> _Records for the exercise_:
..........
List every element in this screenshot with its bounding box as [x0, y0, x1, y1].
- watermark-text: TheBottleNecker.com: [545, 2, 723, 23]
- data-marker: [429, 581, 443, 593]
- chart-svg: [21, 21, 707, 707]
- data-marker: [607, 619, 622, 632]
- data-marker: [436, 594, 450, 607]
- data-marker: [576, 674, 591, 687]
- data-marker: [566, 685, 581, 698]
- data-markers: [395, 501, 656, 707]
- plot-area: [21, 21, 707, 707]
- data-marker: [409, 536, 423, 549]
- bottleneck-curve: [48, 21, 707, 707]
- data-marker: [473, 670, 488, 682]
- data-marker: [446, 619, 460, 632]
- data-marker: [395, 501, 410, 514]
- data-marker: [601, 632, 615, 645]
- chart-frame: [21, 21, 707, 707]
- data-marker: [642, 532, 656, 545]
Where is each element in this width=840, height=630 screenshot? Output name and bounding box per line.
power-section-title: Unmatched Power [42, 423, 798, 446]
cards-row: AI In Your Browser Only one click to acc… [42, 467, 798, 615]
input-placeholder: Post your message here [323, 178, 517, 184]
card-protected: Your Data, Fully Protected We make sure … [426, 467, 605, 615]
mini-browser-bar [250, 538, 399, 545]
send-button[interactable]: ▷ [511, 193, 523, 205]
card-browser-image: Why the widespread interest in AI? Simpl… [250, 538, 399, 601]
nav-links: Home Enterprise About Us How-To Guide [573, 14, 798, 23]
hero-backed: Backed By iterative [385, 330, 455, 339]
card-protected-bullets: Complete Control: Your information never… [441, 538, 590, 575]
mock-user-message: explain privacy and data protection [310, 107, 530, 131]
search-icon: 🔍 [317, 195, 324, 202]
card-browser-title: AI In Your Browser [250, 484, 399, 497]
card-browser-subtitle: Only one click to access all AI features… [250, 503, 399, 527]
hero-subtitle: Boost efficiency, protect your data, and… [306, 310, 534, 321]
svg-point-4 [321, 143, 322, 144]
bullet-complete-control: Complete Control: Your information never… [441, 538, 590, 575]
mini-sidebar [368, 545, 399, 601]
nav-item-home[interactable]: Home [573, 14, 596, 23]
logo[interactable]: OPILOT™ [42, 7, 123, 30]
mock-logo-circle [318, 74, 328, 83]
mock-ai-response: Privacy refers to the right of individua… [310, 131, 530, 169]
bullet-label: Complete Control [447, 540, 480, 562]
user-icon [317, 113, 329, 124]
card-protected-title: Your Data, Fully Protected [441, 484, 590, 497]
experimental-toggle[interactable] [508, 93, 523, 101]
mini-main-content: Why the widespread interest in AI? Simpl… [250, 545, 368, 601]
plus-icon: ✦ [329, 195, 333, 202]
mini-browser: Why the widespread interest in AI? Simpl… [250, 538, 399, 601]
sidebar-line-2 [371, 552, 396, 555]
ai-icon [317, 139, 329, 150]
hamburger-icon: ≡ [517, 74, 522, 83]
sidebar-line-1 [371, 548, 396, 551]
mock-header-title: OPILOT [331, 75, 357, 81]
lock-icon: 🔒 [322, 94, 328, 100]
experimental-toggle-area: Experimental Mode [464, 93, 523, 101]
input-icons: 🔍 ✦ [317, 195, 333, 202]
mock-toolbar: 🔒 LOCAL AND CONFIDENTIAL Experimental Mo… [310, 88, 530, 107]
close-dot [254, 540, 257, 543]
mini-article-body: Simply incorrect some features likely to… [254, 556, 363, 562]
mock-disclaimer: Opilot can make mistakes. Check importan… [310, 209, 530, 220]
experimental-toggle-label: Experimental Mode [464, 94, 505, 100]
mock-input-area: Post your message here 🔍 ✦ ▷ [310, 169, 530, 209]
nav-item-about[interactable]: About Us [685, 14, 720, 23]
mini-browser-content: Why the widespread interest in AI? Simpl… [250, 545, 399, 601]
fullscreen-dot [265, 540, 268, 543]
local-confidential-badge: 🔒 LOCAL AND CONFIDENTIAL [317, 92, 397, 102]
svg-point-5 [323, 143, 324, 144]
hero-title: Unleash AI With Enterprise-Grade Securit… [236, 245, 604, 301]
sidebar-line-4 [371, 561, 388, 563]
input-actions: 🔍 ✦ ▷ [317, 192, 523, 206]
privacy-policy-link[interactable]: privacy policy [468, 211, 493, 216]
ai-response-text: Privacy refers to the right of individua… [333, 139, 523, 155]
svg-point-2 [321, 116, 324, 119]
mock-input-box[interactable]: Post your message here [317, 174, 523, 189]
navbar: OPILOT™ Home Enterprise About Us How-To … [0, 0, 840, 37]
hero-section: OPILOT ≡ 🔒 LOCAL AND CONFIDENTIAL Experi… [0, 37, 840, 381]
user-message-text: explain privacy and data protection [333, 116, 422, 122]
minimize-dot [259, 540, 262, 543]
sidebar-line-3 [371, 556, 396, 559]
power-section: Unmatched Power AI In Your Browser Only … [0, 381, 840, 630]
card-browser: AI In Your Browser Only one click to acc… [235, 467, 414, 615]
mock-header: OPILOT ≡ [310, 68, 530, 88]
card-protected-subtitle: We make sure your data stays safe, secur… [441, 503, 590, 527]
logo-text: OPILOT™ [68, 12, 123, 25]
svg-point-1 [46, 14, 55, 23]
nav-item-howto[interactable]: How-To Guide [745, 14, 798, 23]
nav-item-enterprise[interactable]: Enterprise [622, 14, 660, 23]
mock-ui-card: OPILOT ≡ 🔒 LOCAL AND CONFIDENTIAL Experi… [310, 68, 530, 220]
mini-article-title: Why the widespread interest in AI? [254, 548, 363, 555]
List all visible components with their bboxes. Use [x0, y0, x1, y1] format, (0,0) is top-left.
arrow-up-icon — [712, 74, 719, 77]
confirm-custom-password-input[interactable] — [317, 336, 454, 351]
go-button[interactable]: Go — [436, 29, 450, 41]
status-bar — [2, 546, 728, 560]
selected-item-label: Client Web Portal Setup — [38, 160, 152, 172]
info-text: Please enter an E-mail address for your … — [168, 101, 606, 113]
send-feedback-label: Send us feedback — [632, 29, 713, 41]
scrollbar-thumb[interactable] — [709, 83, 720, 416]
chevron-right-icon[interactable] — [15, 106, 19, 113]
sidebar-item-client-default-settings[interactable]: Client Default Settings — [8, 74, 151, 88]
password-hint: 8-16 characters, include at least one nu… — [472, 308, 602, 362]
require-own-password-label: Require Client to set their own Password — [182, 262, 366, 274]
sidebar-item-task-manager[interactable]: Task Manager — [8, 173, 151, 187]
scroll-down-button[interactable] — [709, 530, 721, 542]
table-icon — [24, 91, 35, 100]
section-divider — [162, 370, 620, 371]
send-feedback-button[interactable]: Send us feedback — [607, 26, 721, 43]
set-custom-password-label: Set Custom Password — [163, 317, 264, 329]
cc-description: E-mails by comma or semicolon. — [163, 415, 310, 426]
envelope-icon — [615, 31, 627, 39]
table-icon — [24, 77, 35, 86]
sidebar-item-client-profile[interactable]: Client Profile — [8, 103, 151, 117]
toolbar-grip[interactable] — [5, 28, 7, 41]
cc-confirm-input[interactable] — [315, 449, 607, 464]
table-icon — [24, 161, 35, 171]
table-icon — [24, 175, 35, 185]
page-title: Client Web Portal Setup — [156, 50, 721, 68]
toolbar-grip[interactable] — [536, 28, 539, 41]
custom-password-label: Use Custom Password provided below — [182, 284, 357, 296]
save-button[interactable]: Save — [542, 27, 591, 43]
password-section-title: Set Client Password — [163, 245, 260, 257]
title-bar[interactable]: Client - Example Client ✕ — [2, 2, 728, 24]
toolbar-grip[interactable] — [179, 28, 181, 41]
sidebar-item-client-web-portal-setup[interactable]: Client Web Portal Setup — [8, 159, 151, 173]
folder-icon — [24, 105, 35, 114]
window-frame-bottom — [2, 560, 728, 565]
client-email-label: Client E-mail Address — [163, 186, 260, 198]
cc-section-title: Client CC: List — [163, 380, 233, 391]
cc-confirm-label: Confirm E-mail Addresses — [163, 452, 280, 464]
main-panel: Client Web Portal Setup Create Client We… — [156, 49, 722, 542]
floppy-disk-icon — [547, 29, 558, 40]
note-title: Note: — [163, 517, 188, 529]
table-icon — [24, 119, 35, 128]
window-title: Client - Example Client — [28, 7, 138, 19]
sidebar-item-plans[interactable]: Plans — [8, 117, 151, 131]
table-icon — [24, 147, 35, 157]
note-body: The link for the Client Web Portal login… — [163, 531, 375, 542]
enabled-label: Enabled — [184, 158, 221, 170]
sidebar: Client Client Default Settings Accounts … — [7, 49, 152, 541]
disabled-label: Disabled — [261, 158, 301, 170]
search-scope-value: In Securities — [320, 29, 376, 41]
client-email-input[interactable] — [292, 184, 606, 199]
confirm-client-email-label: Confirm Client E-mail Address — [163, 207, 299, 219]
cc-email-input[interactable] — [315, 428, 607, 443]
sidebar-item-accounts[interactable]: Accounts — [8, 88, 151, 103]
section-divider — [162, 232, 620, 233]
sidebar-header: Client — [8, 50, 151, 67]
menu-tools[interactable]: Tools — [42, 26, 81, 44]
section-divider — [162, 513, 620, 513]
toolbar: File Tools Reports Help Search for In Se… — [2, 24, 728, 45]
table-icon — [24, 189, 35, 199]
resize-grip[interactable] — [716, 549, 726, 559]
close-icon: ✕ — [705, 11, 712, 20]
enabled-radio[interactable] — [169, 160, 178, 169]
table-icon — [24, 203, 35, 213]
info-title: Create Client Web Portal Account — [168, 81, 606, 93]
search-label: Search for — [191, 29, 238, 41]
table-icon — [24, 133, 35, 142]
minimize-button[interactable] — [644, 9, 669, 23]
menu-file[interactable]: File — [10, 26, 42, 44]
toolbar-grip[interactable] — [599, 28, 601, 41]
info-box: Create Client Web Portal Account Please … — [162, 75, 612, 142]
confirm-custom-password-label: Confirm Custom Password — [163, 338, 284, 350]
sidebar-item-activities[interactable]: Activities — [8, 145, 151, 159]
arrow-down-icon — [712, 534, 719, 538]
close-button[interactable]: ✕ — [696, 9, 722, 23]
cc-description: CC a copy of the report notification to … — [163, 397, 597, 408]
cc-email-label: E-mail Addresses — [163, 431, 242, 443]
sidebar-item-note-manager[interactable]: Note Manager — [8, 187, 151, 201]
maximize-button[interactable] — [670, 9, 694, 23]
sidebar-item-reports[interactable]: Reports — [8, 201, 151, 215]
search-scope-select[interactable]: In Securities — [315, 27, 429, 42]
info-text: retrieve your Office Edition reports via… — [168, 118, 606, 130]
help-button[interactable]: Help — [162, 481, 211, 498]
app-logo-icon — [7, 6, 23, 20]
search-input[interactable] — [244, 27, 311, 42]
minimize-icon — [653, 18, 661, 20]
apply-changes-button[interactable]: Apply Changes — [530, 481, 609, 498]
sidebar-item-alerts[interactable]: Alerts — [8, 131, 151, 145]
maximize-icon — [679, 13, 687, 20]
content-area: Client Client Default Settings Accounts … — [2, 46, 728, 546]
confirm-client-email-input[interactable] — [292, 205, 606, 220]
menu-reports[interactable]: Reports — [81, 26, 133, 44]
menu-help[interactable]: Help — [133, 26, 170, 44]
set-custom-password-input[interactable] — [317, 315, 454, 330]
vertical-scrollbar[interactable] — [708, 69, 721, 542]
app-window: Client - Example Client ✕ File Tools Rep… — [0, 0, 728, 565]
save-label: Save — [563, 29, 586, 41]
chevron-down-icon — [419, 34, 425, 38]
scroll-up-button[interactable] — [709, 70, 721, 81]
..........
> _What the exercise asks_: Wherever the string "toolbar" occurs in the entries, copy that whole line.

> _Problem solution_:
mock-toolbar: 🔒 LOCAL AND CONFIDENTIAL Experimental Mo… [310, 88, 530, 107]
toolbar-grip[interactable] — [5, 28, 7, 41]
toolbar-grip[interactable] — [536, 28, 539, 41]
toolbar-grip[interactable] — [179, 28, 181, 41]
toolbar: File Tools Reports Help Search for In Se… — [2, 24, 728, 45]
toolbar-grip[interactable] — [599, 28, 601, 41]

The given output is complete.